If you haven't read The Giver or Number the Stars or Anastasia Krupnik, you should head to the nearest book store or log onto Amazon RIGHT NOW. Your twelve-year-old-self will thank you. Not only was her address inspiring and interesting, but it was really funny. She shared a number of letters that kids have sent her over the years. A couple favorites:
After Lois Lowry, the day continued with a star-studded faculty list. The following panel, about creating and recreating the picture book, featured Jane Yolen, Mark Teague, and Patricia Lee Gauch. Again, if you have never of these folks, do fix that. Jane Yolen, a former Smithie, is a prolific children's writer; Mark Teague, a kids' book illustrator with a great sense of humor; and Patricia Lee Gauch, another force of nature in the publishing industry who has perspective from both sides of the editor's desk.
During the day there were a number of break-out workshop sessions with individual art directors, editors, and agents. Later, however, we heard from two more of the greats, R.L. Stein...
and Jules Feiffer.
Sunday was a shorter day, but still action packed, with a really thoughtful and honest keynote by Sara Zarr, a newer author of children's fiction.
"They say, write the book you want to read. I'm going to give the speech that I need to hear," she began. "The time between when you're no longer a beginner but have yet to break into the business is probably the hardest in your career. Your greatest creation is your creatie life. It's all in your hands. Rejection can't take it away; reviews can't take it away. The life you create for yourself as an artist may be the only thing that's really yours. Create a life you can center yourself in calmly as you wait for your work to grow." (vaguely paraphrased)

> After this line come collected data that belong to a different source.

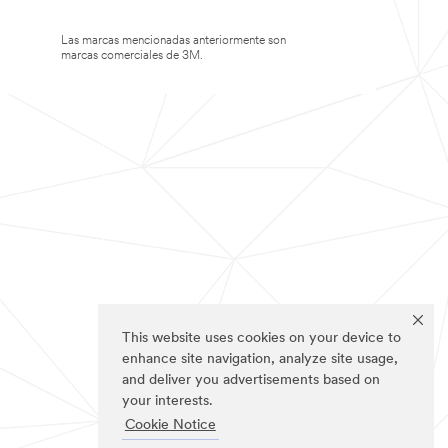
Las marcas mencionadas anteriormente son
marcas comerciales de 3M.
This website uses cookies on your device to
enhance site navigation, analyze site usage,
and deliver you advertisements based on
your interests.
Cookie Notice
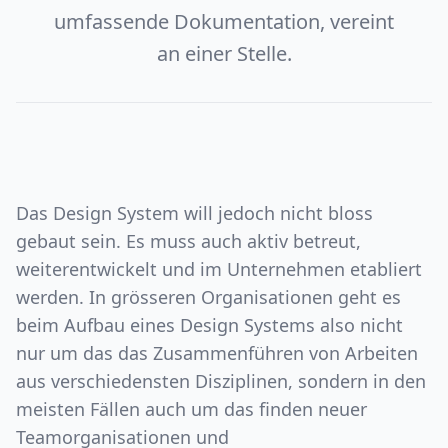
umfassende Dokumentation, vereint
an einer Stelle.
Das Design System will jedoch nicht bloss
gebaut sein. Es muss auch aktiv betreut,
weiterentwickelt und im Unternehmen etabliert
werden. In grösseren Organisationen geht es
beim Aufbau eines Design Systems also nicht
nur um das das Zusammenführen von Arbeiten
aus verschiedensten Disziplinen, sondern in den
meisten Fällen auch um das finden neuer
Teamorganisationen und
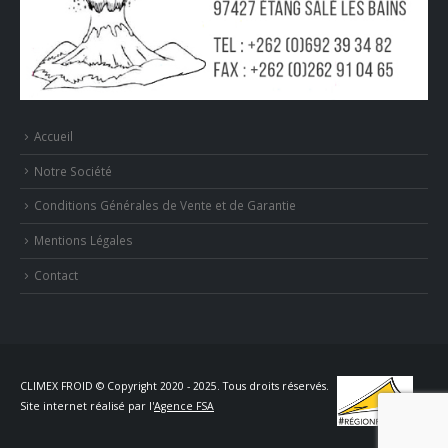
Accueil
Notre Société
Conditions Générales de Vente et de Garantie
Mentions Légales
Contact
CLIMEX FROID © Copyright 2020 - 2025. Tous droits réservés.
Site internet réalisé par l'
Agence FSA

After a panel on humor with Mo Willems, Lenore Look, and Marvin Terban, Linda Sue Park was our final speaker for the day. She is also another new-ish author who I am not as familiar with, but after hearing her speak, I will definitely be checking out her books.
I came away from the weekend with pages of notes,
some really excellent advice from a talented group of people, a small head cold, a whole bunch of silly doodles (including but not limited to the following...),
and a whole bunch of inspiration.
And on that note, of to the studio I go!